Выборы проходили под наблюдением небольшой, тесно спаянной кучки тори – и, увидев в день регистрации, как в деревню тащится Пейн, преследуемый шумной оравой ребятни, они многозначительно переглянулись, обменялись усмешками. Пейн шел, выпрямясь, против обыкновенья; все отняла судьба, но он еще мог отдать свой голос за те принципы, в которые верил. Скромный гражданский акт, безымянный акт – всего лишь крестики на листке бумаги – но одновременно то самое представительство, которое он избрал для себя ведущим принципом в жизни.
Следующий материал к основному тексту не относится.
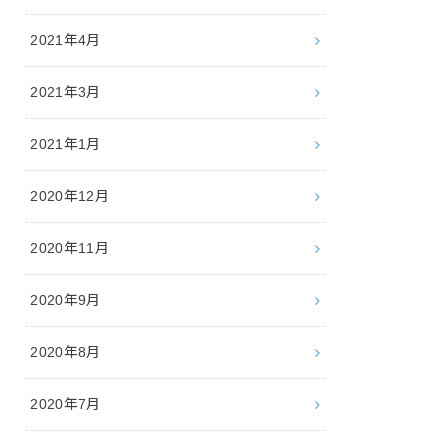
2021年4月
2021年3月
2021年1月
2020年12月
2020年11月
2020年9月
2020年8月
2020年7月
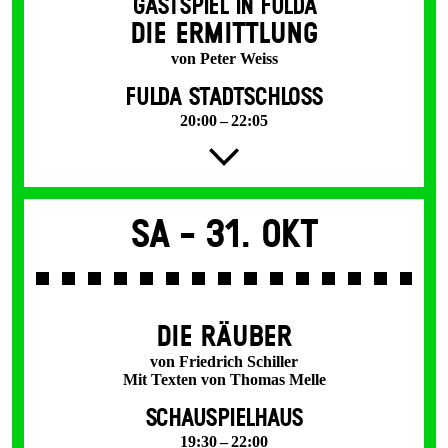
GASTSPIEL IN FULDA
DIE ERMITTLUNG
von Peter Weiss
FULDA STADTSCHLOSS
20:00 – 22:05
Sa -
31. Okt
DIE RÄUBER
von Friedrich Schiller
Mit Texten von Thomas Melle
SCHAUSPIELHAUS
19:30 – 22:00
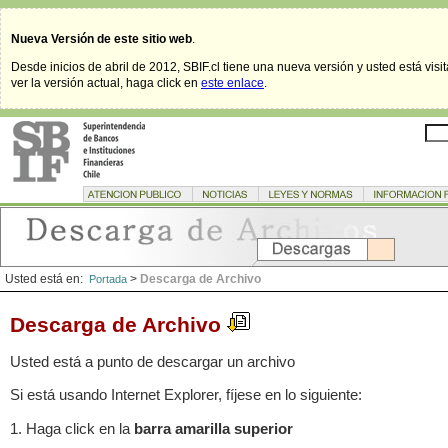
Nueva Versión de este sitio web
.
Desde inicios de abril de 2012, SBIF.cl tiene una nueva versión y usted está visi
ver la versión actual, haga click en
este enlace
.
Usted está en:
>
Descarga de Archivo
Portada
Descarga de Archivo
Usted está a punto de descargar un archivo
Si está usando Internet Explorer, fíjese en lo siguiente:
1. Haga click en la
barra amarilla superior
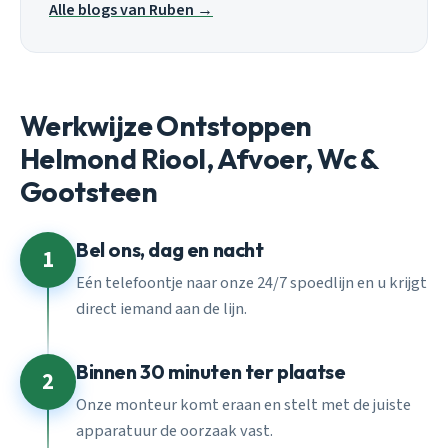
Alle blogs van Ruben →
Werkwijze Ontstoppen
Helmond Riool, Afvoer, Wc &
Gootsteen
Bel ons, dag en nacht
1
Eén telefoontje naar onze 24/7 spoedlijn en u krijgt
direct iemand aan de lijn.
Binnen 30 minuten ter plaatse
2
Onze monteur komt eraan en stelt met de juiste
apparatuur de oorzaak vast.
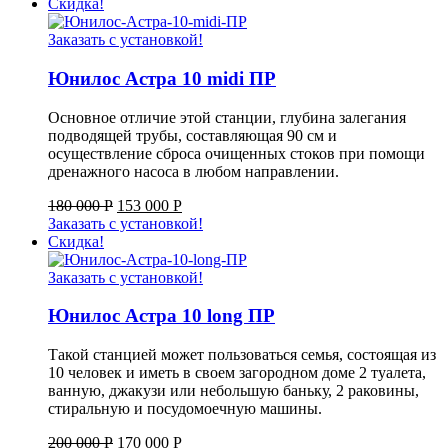
Скидка!
Заказать с установкой!
Юнилос Астра 10 midi ПР
Основное отличие этой станции, глубина залегания
подводящей трубы, составляющая 90 см и
осуществление сброса очищенных стоков при помощи
дренажного насоса в любом направлении.
180 000
Р
153 000
Р
Заказать с установкой!
Скидка!
Заказать с установкой!
Юнилос Астра 10 long ПР
Такой станцией может пользоваться семья, состоящая из
10 человек и иметь в своем загородном доме 2 туалета,
ванную, джакузи или небольшую баньку, 2 раковины,
стиральную и посудомоечную машины.
200 000
Р
170 000
Р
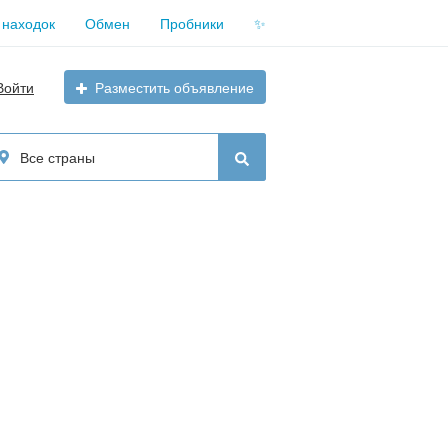
 находок
Обмен
Пробники
✨
Войти
Разместить объявление
Все страны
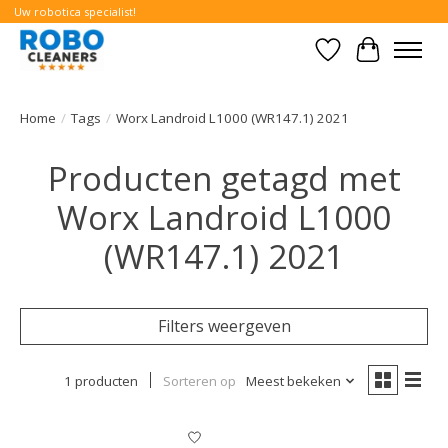
Uw robotica specialist!
Verlanglijst
Winkelwa
Home
/
Tags
/
Worx Landroid L1000 (WR147.1) 2021
Producten getagd met
Worx Landroid L1000
(WR147.1) 2021
Filters weergeven
1 producten
Sorteren op
Meest bekeken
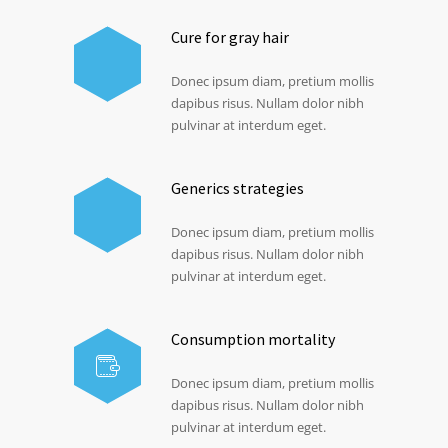
Cure for gray hair
Donec ipsum diam, pretium mollis
dapibus risus. Nullam dolor nibh
pulvinar at interdum eget.
Generics strategies
Donec ipsum diam, pretium mollis
dapibus risus. Nullam dolor nibh
pulvinar at interdum eget.
Consumption mortality
Donec ipsum diam, pretium mollis
dapibus risus. Nullam dolor nibh
pulvinar at interdum eget.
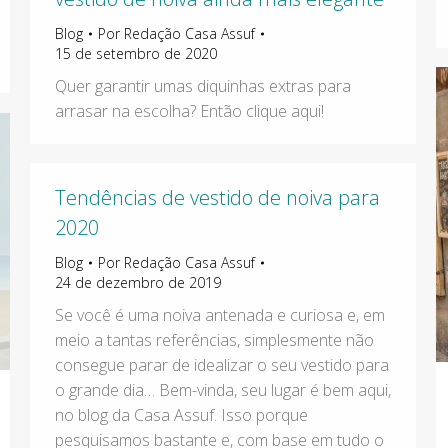
Blog
Por
Redação Casa Assuf
15 de setembro de 2020
Quer garantir umas diquinhas extras para
arrasar na escolha? Então clique aqui!
Tendências de vestido de noiva para
2020
Blog
Por
Redação Casa Assuf
24 de dezembro de 2019
Se você é uma noiva antenada e curiosa e, em
meio a tantas referências, simplesmente não
consegue parar de idealizar o seu vestido para
o grande dia… Bem-vinda, seu lugar é bem aqui,
no blog da Casa Assuf. Isso porque
pesquisamos bastante e, com base em tudo o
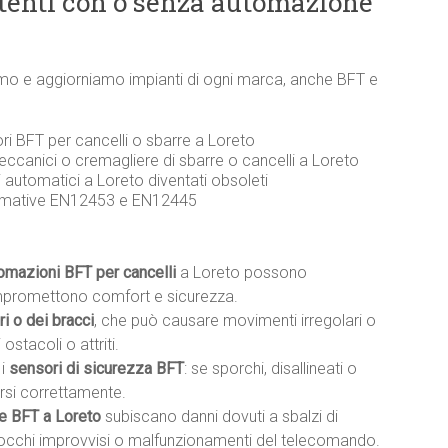
stenti con o senza automazione
riamo e aggiorniamo impianti di ogni marca, anche BFT e
ri BFT per cancelli o sbarre a Loreto
eccanici o cremagliere di sbarre o cancelli a Loreto
i automatici a Loreto diventati obsoleti
ormative EN12453 e EN12445
tomazioni BFT per cancelli
a Loreto possono
mpromettono comfort e sicurezza.
i o dei bracci
, che può causare movimenti irregolari o
ostacoli o attriti.
 i
sensori di sicurezza BFT
: se sporchi, disallineati o
rsi correttamente.
e BFT a Loreto
subiscano danni dovuti a sbalzi di
blocchi improvvisi o malfunzionamenti del telecomando.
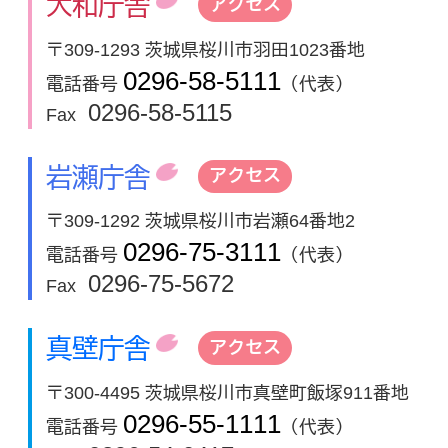
大和庁舎
アクセス
〒309-1293 茨城県桜川市羽田1023番地
0296-58-5111
電話番号
（代表）
0296-58-5115
Fax
岩瀬庁舎
アクセス
〒309-1292 茨城県桜川市岩瀬64番地2
0296-75-3111
電話番号
（代表）
0296-75-5672
Fax
真壁庁舎
アクセス
〒300-4495 茨城県桜川市真壁町飯塚911番地
0296-55-1111
電話番号
（代表）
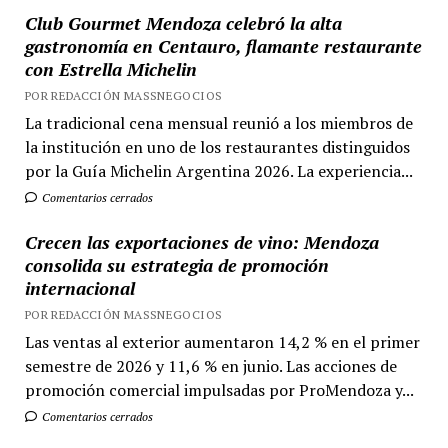
Club Gourmet Mendoza celebró la alta
gastronomía en Centauro, flamante restaurante
con Estrella Michelin
POR REDACCIÓN MASSNEGOCIOS
La tradicional cena mensual reunió a los miembros de
la institución en uno de los restaurantes distinguidos
por la Guía Michelin Argentina 2026. La experiencia...
Comentarios cerrados
Crecen las exportaciones de vino: Mendoza
consolida su estrategia de promoción
internacional
POR REDACCIÓN MASSNEGOCIOS
Las ventas al exterior aumentaron 14,2 % en el primer
semestre de 2026 y 11,6 % en junio. Las acciones de
promoción comercial impulsadas por ProMendoza y...
Comentarios cerrados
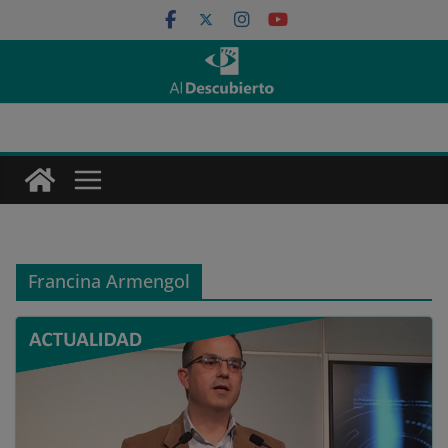
Saltar
al
contenido
Francina Armengol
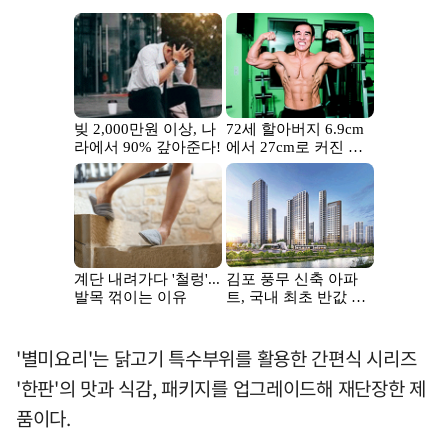
'별미요리'는 닭고기 특수부위를 활용한 간편식 시리즈
'한판'의 맛과 식감, 패키지를 업그레이드해 재단장한 제
품이다.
Стоя в очереди, он пропускал мимо ушей грубости по своему адресу и, когда, наконец, подошел его черед, произнес звучным голосом:
– Томас Пейн, сударь!
– А вам чего здесь нужно?
– Это избирательная комиссия, так ведь? Я пришел зарегистрироваться.
Опять с усмешкой переглянулись.
– В выборах участвуют только лица, имеющие гражданство.
Пейн мотнул головой.
– Я – Томас Пейн, – повторил он, досадливо сощурив неровно посаженные глаза.
– Это мы уже поняли. Тем не менее вы не являетесь гражданином Соединенных Штатов Америки.
Старик еще раз ошарашенно помотал головой, съеживаясь, как улитка, обратно в свои годы. Вокруг покатывались со смеху, глядя на трясущегося старикашку, – вот он, кровожадный революционер, антихрист, сатанинское отродье. Полюбуйтесь, до чего неряшлив – сорочка вся в табачных пятнах, чулки гармошкой, да еще и перекручены, а руки дрожат! Главный из наблюдателей терпеливо, заученно проговорил:
– Мы иностранцев не регистрируем, только граждан Америки. У вас нет права участвовать в выборах, вы зря задерживаете очередь.
Судорожно роясь в памяти, ища спокойных, веских доводов, законного обоснованья столь очевидной истины, разъяснения чудовищной ошибки, старик сказал, запинаясь:
– Но решением Конгресса всем солдатам революции предоставлено гражданство…
– Вы никогда не были солдатом революции, – улыбнулся председатель.
– Да ведь я Пейн, Томас Пейн, – вы что, не поняли?
– Пройдите, будьте добры, и перестаньте нарушать порядок.
– Но я должен участвовать в выборах – должен! Как вы не можете понять? Это мое право.
Толпа помирала со смеху; наблюдатель, с тем же заученным долготерпеньем, возразил:
– Ни Гувернер Моррис, ни генерал Вашингтон вас не признавали американским гражданином. Вы предлагаете нам преступить их волю? Ну, знаете, сударь…
– Я не потерплю такой несправедливости! – закричал старик фальцетом. – Я на вас в суд подам!
– Кликните там полицейского. – Терпенье у наблюдателя кончилось. – Для старого безобразника место в тюрьме найдется, я думаю.
– В тюрьме… – прошептал старик, мгновенно сникнув. – Не надо… хватит с меня тюрьмы.
С этим он повернулся и поплелся по улице обратно – и опять стайка детей, приплясывая, провожала его по пятам.
Он был сыт Нью-Рошеллом по горло; хватит – пропадай она, эта ферма. Ничего больше не осталось; совсем уже ничего, одного лишь хотел он теперь – умереть. Поскорей был, покончить бы разом счеты с этим миром, где все ему стало чужое, незнакомое, а сам он стал боязливым, больным стариком.
Он вернулся опять в Нью-Йорк; жизнь все длилась; одни убогие меблирашки сменялись другими. Он пил не в меру, не зная меры нюхал табак и окончательно перестал следить за своей внешностью. Грязный старик, заросший, небритый – что за важность? Ему не хватало энергии даже хотя бы погрозить палкой вездесущим своим мучителям-ребятишкам.
С печальным недоуменьем спрашивал иногда себя, может быть, это мне Божья кара? Он, у которого шкала ценностей оставалась всегда незыблемо тверда, убеждался, что она теперь смещается, теряет определенность. Прав ли я был, что верил в Него, живя в мире, где отсутствует вера? Прав ли был, утверждая, что нельзя обращать имя Его в разменную монету, что Он есть вершина всех устремлений человеческих?